The best of my Ph.D. coursework was terrific stuff. And the Ph.D. did confirm to me that I knew how to do research. To me, both of these are the two main pillars of my current attempts to start a successful business.
Long one of the best approaches to progress is to do field crossing: For a career in computer science, either in practice or in research, I would suggest (1) avoiding taking any courses at all in computer science unless just want to waste some time and (2) taking all the best courses could find in the mathematical sciences.
In particular, my view is that now, for the future of computing, computer science has a fatal disease and is nearly dead -- the field is missing any powerful intellectual methodology. The problems in computing remain important, but by a very wide margin the most powerful tools for progress in those problems are just the mathematical sciences.
For how to get a Ph.D., I would recommend: Start with what is fairly clearly an important, apparently not well solved, real problem from outside academics. Then attack the problem with some new work in the form of theorems and proofs with prerequisites in the mathematical sciences.
The usual criteria for publication are "new, correct, and significant": Okay, given where you got the problem and that you did some original work just for that problem, your work is likely "new". For "correct", it is fairly easy to know that theorems and proofs are correct, and it is difficult to argue with them. For "significant", since the real problem was, likely so is your solution.
I brought my own research problem to graduate school. The best coursework in my first year was a BIG help. I did all the actual research independently in my first summer. All my advisors ever did was approve my final work. I recommend this approach.
If a student has done some good research and still has a problem with his advisors, then I'd recommend just publishing the work. Nearly no one in academics wants to argue with the significance of published paper.

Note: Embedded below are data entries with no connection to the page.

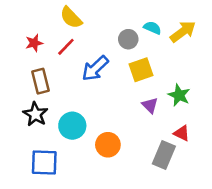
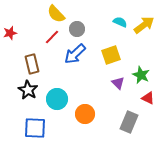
gray circle: (128, 39) -> (77, 29), moved
red star: (34, 43) -> (10, 33), moved
red triangle: (182, 133) -> (148, 98), moved

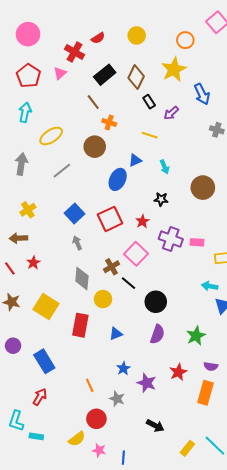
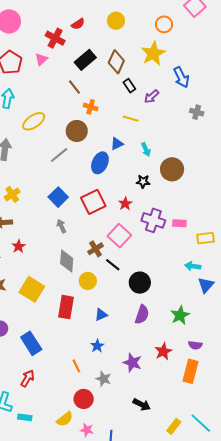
gray line: (62, 171) -> (59, 155), moved
brown circle: (203, 188) -> (172, 169), moved
blue star: (123, 368) -> (97, 346), moved

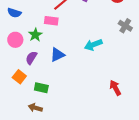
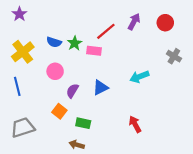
green star: (35, 35) -> (75, 43), moved
red arrow: (115, 88) -> (135, 124), moved

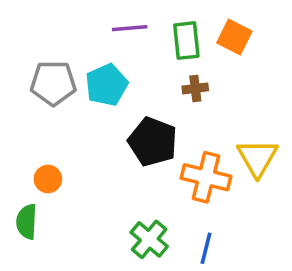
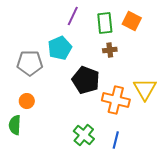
purple line: (130, 28) -> (73, 16), turned -60
gray pentagon: (53, 83) -> (30, 63), moved

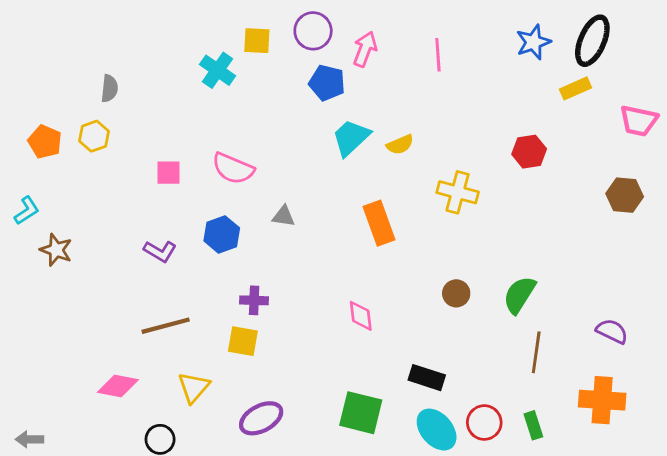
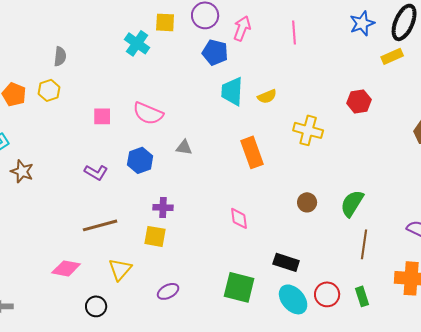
cyan trapezoid: (351, 138) -> (232, 91), turned -44
purple ellipse: (261, 418) -> (168, 291), size x0.7

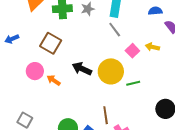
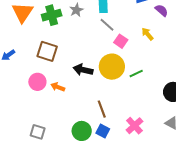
yellow arrow: (152, 47) -> (147, 34), turned 48
pink square: (132, 51) -> (121, 41), moved
brown line: (106, 115) -> (102, 109), moved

I do recommend doing some publishable research while a graduate student. Once in a course I saw a problem that should have been solved but was not solved in the literature. I took out a week, found a crude solution, got the problem approved for a reading course, in the next week found a better solution, and wrote up the work. It was clear that the work was publishable, and, thus, much better than needed for a reading course, and later I did publish it. That work gave me good research credibility and helped me get the rest of my way through graduate school.
For getting a paper published, it can also help if the paper has more prerequisites in the mathematical sciences than any of the reviewers have; this situation can be relatively easy for someone bringing to computer science original work based on the mathematical sciences.
Can this approach to research work? Here's my evidence: I've published several papers in computer science jointly with others, and I've published two papers on my own. One of these two, and the best paper of the lot, really is in computer science. I've never had a paper rejected, and I've never had to make any significant revisions. The two papers where I was the sole author were in relatively good journals.
I was encouraged to publish my dissertation but wanted to sell it and refused to publish it! Again, I've never had any interest in an academic career.
I would take issue with the path suggested for research that a student should start with advanced courses in computer science, read 50-150 papers, and then do some research. That approach is too narrow -- it's nose to the grindstone, shoulder to the wheel, and ear to the ground and then trying to do good work in that position. Moreover, in a plowing analogy, will likely break a plow just where the last 50 people did.
For big success in academics, need to do some broadly powerful work. For that, I would suggest picking a direction with a much wider field of view, also starting with a field of computing important outside academics.